Im Februar 1972 hatte US-Präsident Richard Nixon durch einen Staatsbesuch in der Volksrepublik China Entspannungsbereitschaft auch gegenüber der anderen kommunistischen Führungsmacht verdeutlicht und die Voraussetzungen für eine aus Sicht der US-Administration erträgliche Beendigung des Vietnamkriegs verbessert. Seit der Tongking-Resolution des US-Kongresses 1964 hatten die USA offiziell Krieg an der Seite ihrer südvietnamesischen Verbündeten gegen die von Nordvietnam unterstützten kommunistischen Vietcong geführt, nachdem die vormalige Kolonialmacht Frankreich sich nach militärischen Niederlagen zurückgezogen hatte. Trotz intensiven Bombenkriegs und Inkaufnahme bedeutender eigener Verluste an Soldaten gelang es der westlichen Supermacht nicht, die Vietcong zu besiegen. 1973 wurde ein Waffenstillstandsabkommen zwischen den USA und Nordvietnam unterzeichnet und die Vereinigten Staaten zogen ihre verbliebenen Truppen aus Südvietnam zurück.

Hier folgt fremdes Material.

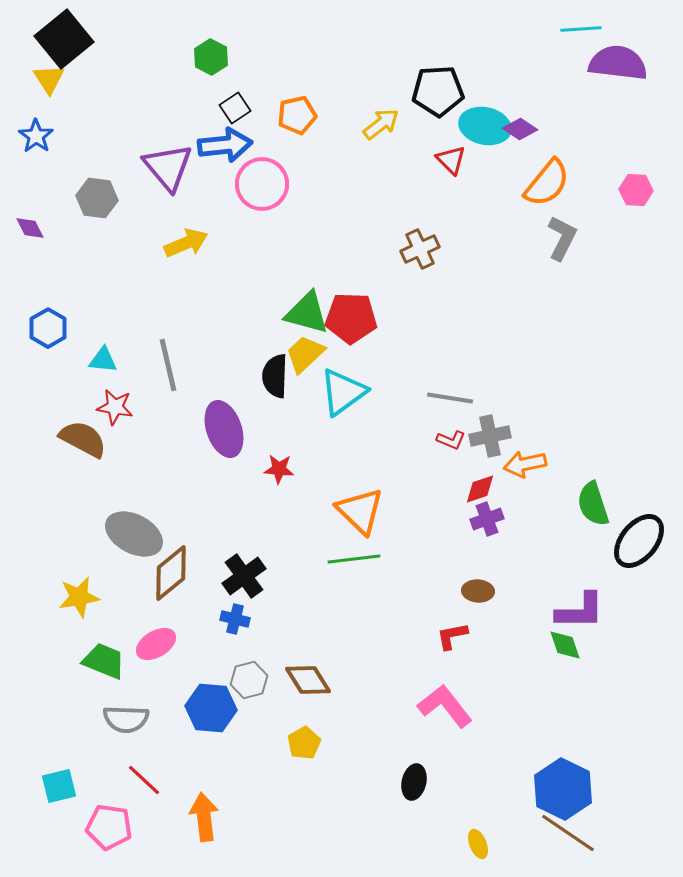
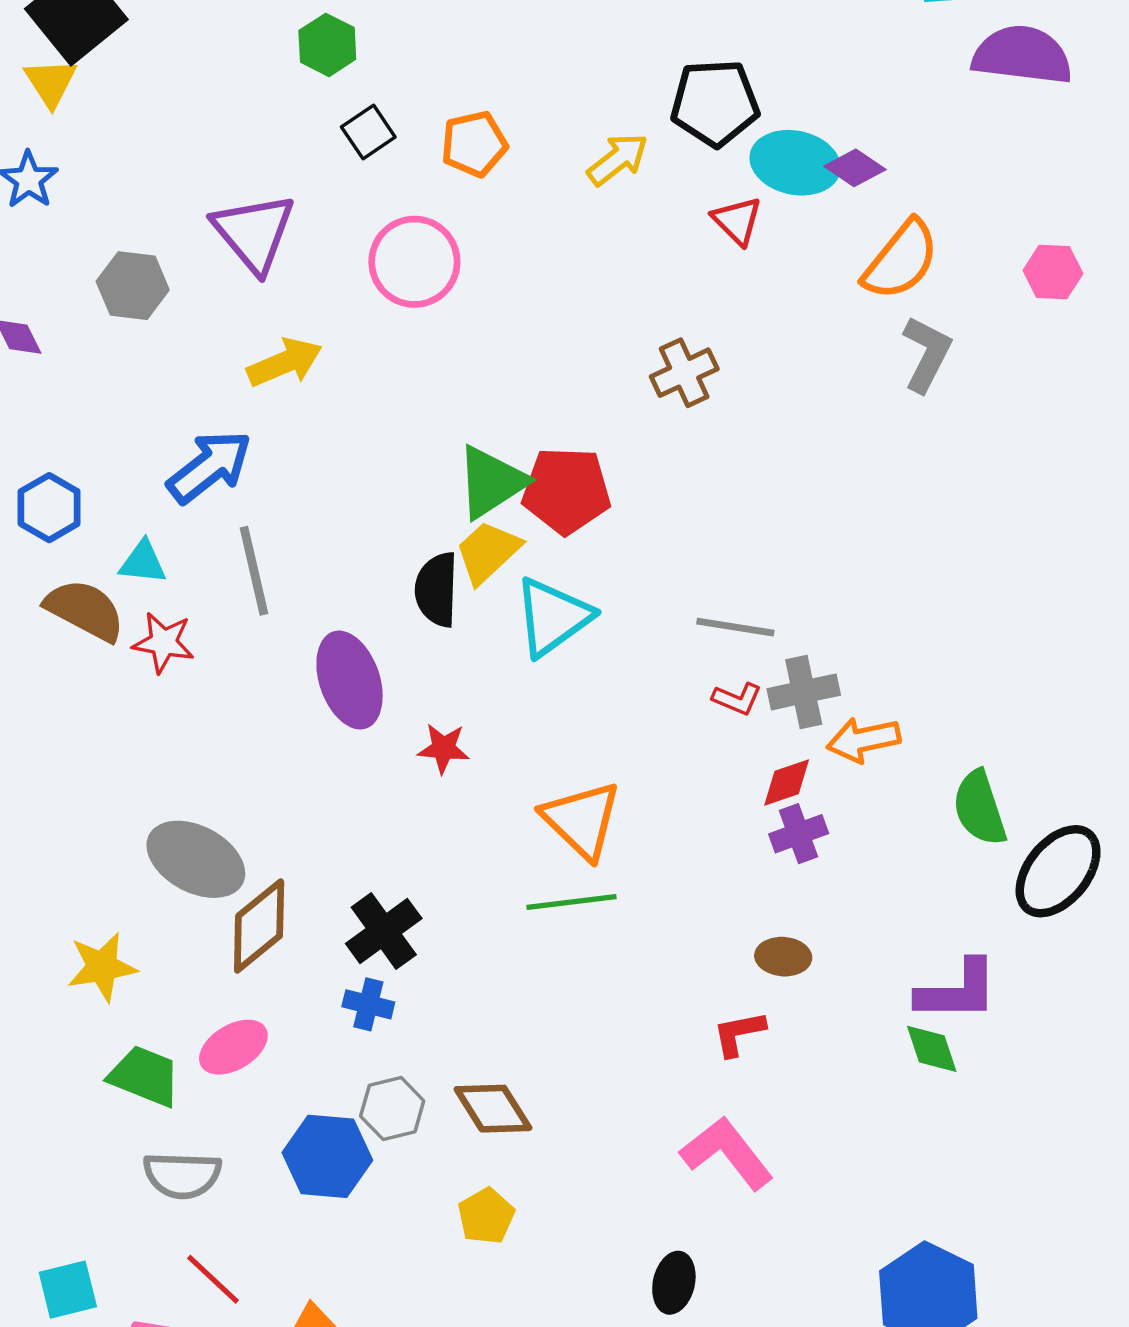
blue arrow: (225, 145) -> (210, 467), moved, turned -32
green triangle: (307, 313) -> (491, 482), turned -48
brown semicircle: (83, 439) -> (85, 610), moved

Letzte Phase des Rüstungswettlaufes
Nachdem der Warschauer Pakt in den späten 1970er Jahren die eigene Rüstung bereits massiv verstärkte (SS-18 ICBM, große Flottenbauprogramme und neue SSBNs sowie neue strategische Bomber) markierten 1979 zwei nahezu gleichzeitig stattfindende Ereignisse das Ende der Entspannungspolitik der 1970er Jahre und eine Verschärfung des Kalten Krieges: der Nato-Doppelbeschluss, der das entstandene Übergewicht sowjetischer Mittelstreckenraketen neutralisieren sollte, und der sowjetische Einmarsch in Afghanistan, der auch strategische Interessen der USA an den Erdölreserven im Nahen und Mittleren Osten berührte.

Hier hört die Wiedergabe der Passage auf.